By Dan Satherley
The Large Hadron Collider will be closed at the end of 2011 to fix faults in its design – but if a German woman had her way, it could have been shut down a lot sooner.
CERN, which runs the £5.6 billion project, says design flaws and safety issues have prompted the move.
"It's something that, with a lot more resources and with a lot more manpower and quality control, possibly could have been avoided," Dr Steve Meyers told the BBC.
"The standard phrase is that the LHC is its own prototype. We are pushing technologies towards their limits."
Later this month the collider will run at a world record 7 trillion electron volts (TeV), but scientists fear running it any higher – at its full 14TeV, for example – will irreversibly damage the groundbreaking machine at this stage.
"With a machine like the LHC, you only build one and you only build it once," said Dr Meyers.
The most expensive scientific experiment in history, the LHC has had a difficult first couple of years.

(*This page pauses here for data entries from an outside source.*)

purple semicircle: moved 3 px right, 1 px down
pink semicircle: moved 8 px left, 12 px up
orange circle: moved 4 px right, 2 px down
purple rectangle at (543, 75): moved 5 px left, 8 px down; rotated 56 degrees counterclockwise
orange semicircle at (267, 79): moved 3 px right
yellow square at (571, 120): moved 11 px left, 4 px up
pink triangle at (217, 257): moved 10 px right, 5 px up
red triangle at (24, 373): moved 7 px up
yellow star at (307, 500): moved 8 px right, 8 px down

Launched in September 2008, it was shut down nine days later when bad electrical wiring caused a helium leak. In 2005, a technician died whilst working in the underground tunnel that holds the LHC, when a crane dropped a load on him.

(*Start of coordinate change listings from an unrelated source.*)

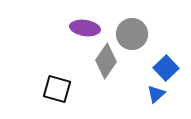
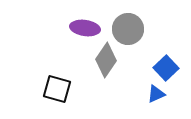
gray circle: moved 4 px left, 5 px up
gray diamond: moved 1 px up
blue triangle: rotated 18 degrees clockwise
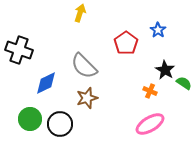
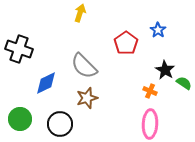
black cross: moved 1 px up
green circle: moved 10 px left
pink ellipse: rotated 56 degrees counterclockwise
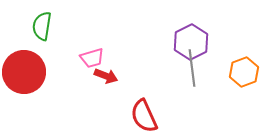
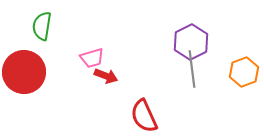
gray line: moved 1 px down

But those problems pale in significance to destroying the Earth – which is what many think the LHC will do when it's operating at its full capacity.

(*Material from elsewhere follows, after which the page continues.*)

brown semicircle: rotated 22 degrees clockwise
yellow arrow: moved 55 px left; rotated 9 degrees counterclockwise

A German woman's lawsuit to halt experiments at the collider for this very reason was thrown out yesterday by Germany's highest court.
In a statement, the court said her case lacked "a coherent account… showing that the damage she fears would come about".
The misconception about the dangers of the LHC came about when some scientists suggested the atom-smasher could create "microscopic black holes", or unstable particles of 'strange' or 'dark matter'.
CERN acknowledges the LHC does have the potential to create black holes, but insists they would be so tiny and so unstable, they would cease existing before matter could start to accumulate.
No previous collider has shown any evidence that particle acceleration experiments can create other forms of matter, dangerous to Earth.
The LHC is located 100m below the border between France and Switzerland.